▶ [WORK TO BE COMPLETED] In the records that follow, find the line with "a averiguar los"; from there, retype every line exactly through the line with "değişikliği planı başarısız", which also belongs to the answer.

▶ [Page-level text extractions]
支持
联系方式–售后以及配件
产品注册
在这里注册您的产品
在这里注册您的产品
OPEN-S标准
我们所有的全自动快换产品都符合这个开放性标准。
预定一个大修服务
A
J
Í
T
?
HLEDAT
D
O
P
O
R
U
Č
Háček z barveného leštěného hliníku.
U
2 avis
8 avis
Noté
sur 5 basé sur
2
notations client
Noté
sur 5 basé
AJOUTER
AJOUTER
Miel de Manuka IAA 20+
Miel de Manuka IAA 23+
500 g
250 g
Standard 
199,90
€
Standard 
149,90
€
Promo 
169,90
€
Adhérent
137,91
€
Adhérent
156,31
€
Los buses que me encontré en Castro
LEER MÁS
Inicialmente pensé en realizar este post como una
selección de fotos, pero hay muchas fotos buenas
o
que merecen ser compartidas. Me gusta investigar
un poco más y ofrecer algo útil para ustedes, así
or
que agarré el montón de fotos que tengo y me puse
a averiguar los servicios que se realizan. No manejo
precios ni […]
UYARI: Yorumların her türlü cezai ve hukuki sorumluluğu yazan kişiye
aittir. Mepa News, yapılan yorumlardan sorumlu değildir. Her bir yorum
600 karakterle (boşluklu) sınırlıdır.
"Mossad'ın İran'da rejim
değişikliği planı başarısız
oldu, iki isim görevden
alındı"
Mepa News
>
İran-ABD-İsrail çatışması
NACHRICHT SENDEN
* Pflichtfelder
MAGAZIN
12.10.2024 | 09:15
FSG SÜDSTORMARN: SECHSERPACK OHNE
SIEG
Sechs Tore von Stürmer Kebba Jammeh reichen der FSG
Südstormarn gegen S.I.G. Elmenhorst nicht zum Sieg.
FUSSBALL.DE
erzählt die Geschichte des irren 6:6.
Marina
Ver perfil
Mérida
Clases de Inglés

▶ [ANSWER TO THIS TASK]
a averiguar los servicios que se realizan. No manejo
precios ni […]
UYARI: Yorumların her türlü cezai ve hukuki sorumluluğu yazan kişiye
aittir. Mepa News, yapılan yorumlardan sorumlu değildir. Her bir yorum
600 karakterle (boşluklu) sınırlıdır.
"Mossad'ın İran'da rejim
değişikliği planı başarısız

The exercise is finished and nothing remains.